Antoine Vincent Walsh, Irish Slave Trader, born

Antoine Walsh

*Antoine Vincent Walsh was born on this date in 1703. He was a white Irish shipowner and African slave trader in Nantes, France, whose family were exiled Jacobites.

Antoine Walsh was born in Saint-Malo, Brittany, France, the son of Philip Walsh, Ballynacooly, County Kilkenny. His father was a Waterford merchant, who settled in Saint-Malo, Brittany, after the Treaty of Limerick in 1691. Philip Walsh married Anne White in 1695, also an Irish Catholic exile. Walsh had conveyed the defeated James II of England from Kinsale, County Cork, Ireland, to Saint-Malo, Brittany, France, in 1690, after the Battle of the Boyne, thus starting the Walsh family's reliable connections to the exiled House of Stuart in France. He would die at sea on an African voyage.

After serving in the French Navy, Antoine settled in Nantes, which had emerged as France's chief slaving port, where Walsh found a close-knit Irish community. In 1741 he married Mary O'Shiell, a French Irish businesswoman. She was the daughter of the Irish Jacobite Luke O'Shiell, who was born in Dublin but emigrated to Nantes, France, after the Irish defeat of 1690, and Agnès Vanasse. In 1755, the O'Shiell family became ennobled.

Antoine Walsh became a merchant and was a major figure in and made a fortune from the Middle Passage Atlantic slave trade of Nantes. Slave trading and plantation-owning had made him the friend of kings. Antoine became wealthy on the back of the slave trade. The business operated triangularly, supplying Africa with textiles, brandy, and firearms; enslaved people for the French West Indies in Martinique, Guadeloupe, and Saint-Domingue; sugar and tobacco for Europe. He remained a trusted friend of the prince, acting as an intermediary with Frederick II of Prussia's ambassador to Paris, Earl Marischal, in their dispute in 1754.

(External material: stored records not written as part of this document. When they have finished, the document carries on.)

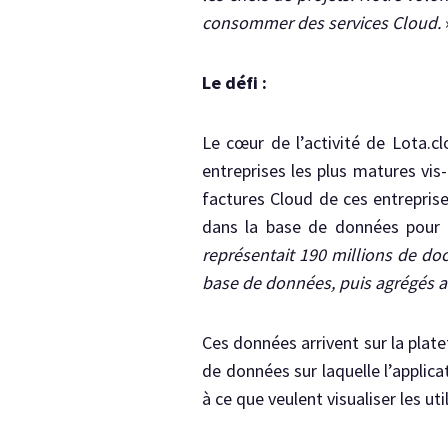
consommer des services Cloud.
Le défi :
Le cœur de l’activité de Lota.cl
entreprises les plus matures vis
factures Cloud de ces entreprise
dans la base de données pour 
représentait 190 millions de d
base de données, puis agrégés af
Ces données arrivent sur la plat
de données sur laquelle l’applic
à ce que veulent visualiser les uti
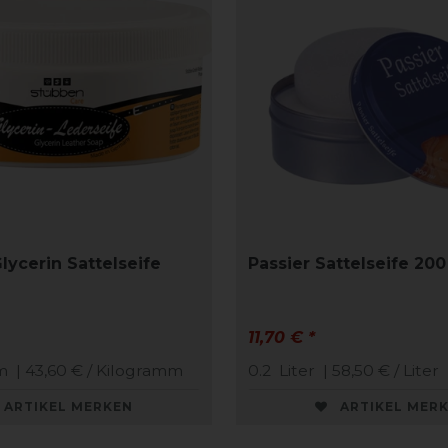
lycerin Sattelseife
Passier Sattelseife 200
11,70 € *
m
| 43,60 € / Kilogramm
0.2
Liter
| 58,50 € / Liter
ARTIKEL MERKEN
ARTIKEL MER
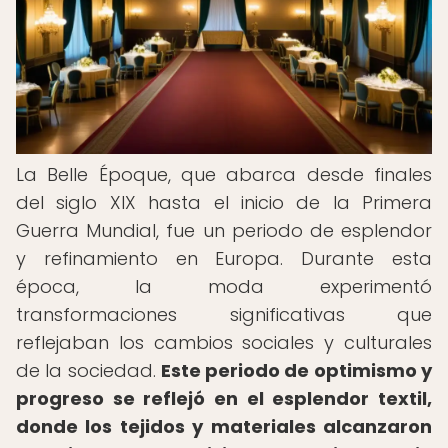
La Belle Époque, que abarca desde finales
del siglo XIX hasta el inicio de la Primera
Guerra Mundial, fue un periodo de esplendor
y refinamiento en Europa. Durante esta
época, la moda experimentó
transformaciones significativas que
reflejaban los cambios sociales y culturales
de la sociedad.
Este periodo de optimismo y
progreso se reflejó en el esplendor textil,
donde los tejidos y materiales alcanzaron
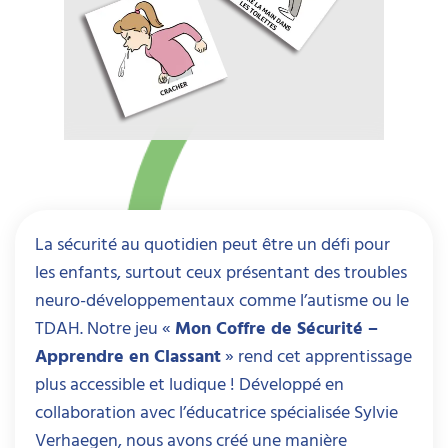
La sécurité au quotidien peut être un défi pour
les enfants, surtout ceux présentant des troubles
neuro-développementaux comme l’autisme ou le
TDAH. Notre jeu «
Mon Coffre de Sécurité –
Apprendre en Classant
» rend cet apprentissage
plus accessible et ludique ! Développé en
collaboration avec l’éducatrice spécialisée Sylvie
Verhaegen, nous avons créé une manière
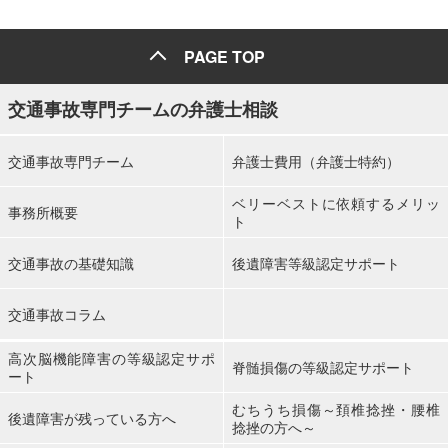
PAGE TOP
交通事故専門チームの弁護士相談
交通事故専門チーム
弁護士費用（弁護士特約）
ベリーベストに依頼するメリッ
事務所概要
ト
交通事故の基礎知識
後遺障害等級認定サポート
交通事故コラム
高次脳機能障害の等級認定サポ
脊髄損傷の等級認定サポート
ート
むちうち損傷～頚椎捻挫・腰椎
後遺障害が残っている方へ
捻挫の方へ～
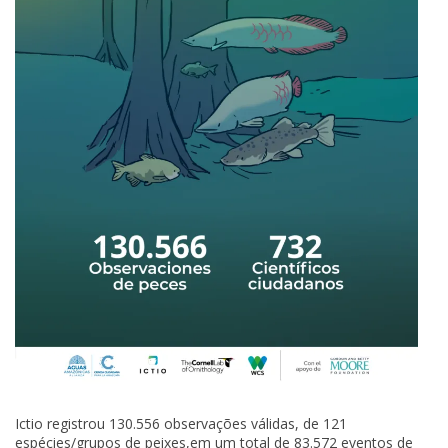
Ictio registrou 130.556 observações válidas, de 121
espécies/grupos de peixes,em um total de 83.572 eventos de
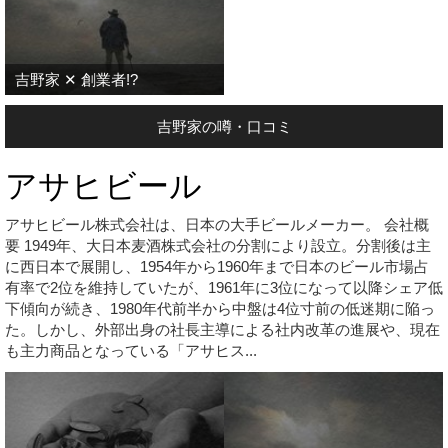
吉野家 ✕ 創業者!?
吉野家の噂・口コミ
アサヒビール
アサヒビール株式会社は、日本の大手ビールメーカー。 会社概
要 1949年、大日本麦酒株式会社の分割により設立。分割後は主
に西日本で展開し、1954年から1960年まで日本のビール市場占
有率で2位を維持していたが、1961年に3位になって以降シェア低
下傾向が続き、1980年代前半から中盤は4位寸前の低迷期に陥っ
た。しかし、外部出身の社長主導による社内改革の進展や、現在
も主力商品となっている「アサヒス...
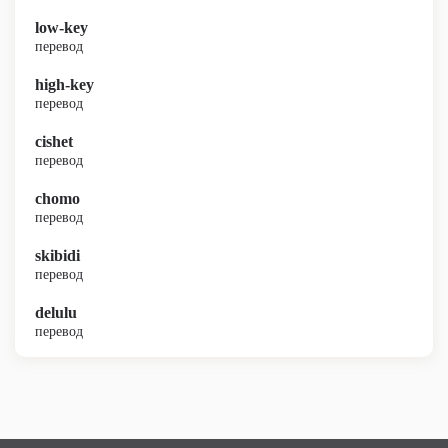
low-key
перевод
high-key
перевод
cishet
перевод
chomo
перевод
skibidi
перевод
delulu
перевод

Antoine Vincent Walsh died at Cap Français, San Domingo (Haiti), on March 2, 1763. On his death, his Jacobite peerage passed to his second and only surviving son, Antoine Jean Baptiste Walsh, Comte de Serrant. The Walsh family relates to the Irish Brigade. After the Glorious Revolution, Louis XIV founded the brigade in May 1690; it consisted of three regiments; one of which would be renamed the Walsh regiment in 1770; when led by a nephew of Antoine, born in Cadiz, home to another colony of officers and shipowners, who were Jacobites.